Sankey for Energy Flows in Spain

One type of Sankey diagram layout seems to get popular recently. A representation of national energy flows of a country with the energy carriers on the left side (source), and the consumption sectors on the right side (sink). The Sankey flows in between show how energy from these sources are consumed and in which sector. Wasted energy is shown, and the overall energy (in)efficient use of primary energy is made clear with such a Sankey diagram.

I just discovered the energy flow diagram for Spain for 2006 on Joan Vila’s blog.

Unfortunately I don’t speak Catalán (well, I learned that “blog” is “bloc” in Catalán!), and the image quality isn’t very good. You can see nuclear, natural gas, coal (“carbó”) and crude oil (“petroll”), as well as hydro an wind (the two green lines) on the left side. The top box on the right side that takes the big red Sankey arrow for losses from electricity generation (“pérdues”). The others are the use sectors transport, industry, and domestic / services / agriculture. Vila calculates an efficiency of 38,2% for the electric power generation.

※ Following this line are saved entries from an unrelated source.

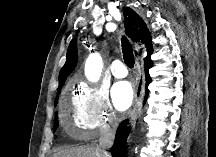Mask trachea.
I'll list each match as a JSON object with an SVG mask.
<instances>
[{"instance_id":"3493384b","label":"trachea","mask_w":216,"mask_h":157,"mask_svg":"<svg viewBox=\"0 0 216 157\" xmlns=\"http://www.w3.org/2000/svg\"><path fill=\"white\" fill-rule=\"evenodd\" d=\"M121 43H122V53H123L124 62L129 68H133L134 54H133L132 46L125 36L122 37Z\"/></svg>"}]
</instances>
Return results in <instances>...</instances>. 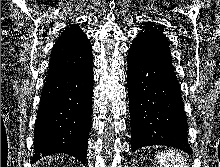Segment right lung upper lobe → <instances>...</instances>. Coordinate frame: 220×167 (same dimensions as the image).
I'll return each instance as SVG.
<instances>
[{
	"label": "right lung upper lobe",
	"instance_id": "obj_1",
	"mask_svg": "<svg viewBox=\"0 0 220 167\" xmlns=\"http://www.w3.org/2000/svg\"><path fill=\"white\" fill-rule=\"evenodd\" d=\"M92 61V47L78 24L65 28L55 43L50 59L49 74L80 69Z\"/></svg>",
	"mask_w": 220,
	"mask_h": 167
}]
</instances>
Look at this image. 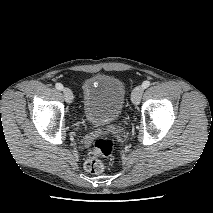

Joan advocates Sankey diagrams for visualizing and being able to better understand the issue. He says, that you won’t understand many things about what’s going on, if you don’t study this [kind of] diagram (“No entendrem moltes coses sobre el que passa si no estudiem aquest diagrama.”).

Check out simiular diagrams for Japan, Scotland, Ireland, Canada, United States.

3 Comments

  1. phineas says:

    In a thread which discusses this type of diagrams on “The Oil Drum” (http://europe.theoildrum.com/node/4488), a commentor (Realist, on Sep 5, 2008) writes:
    “Deceptive graph! Why show losses for electric power generation and not transportation? The heat losses from the internal combustion engine in most transport is 70-80%.”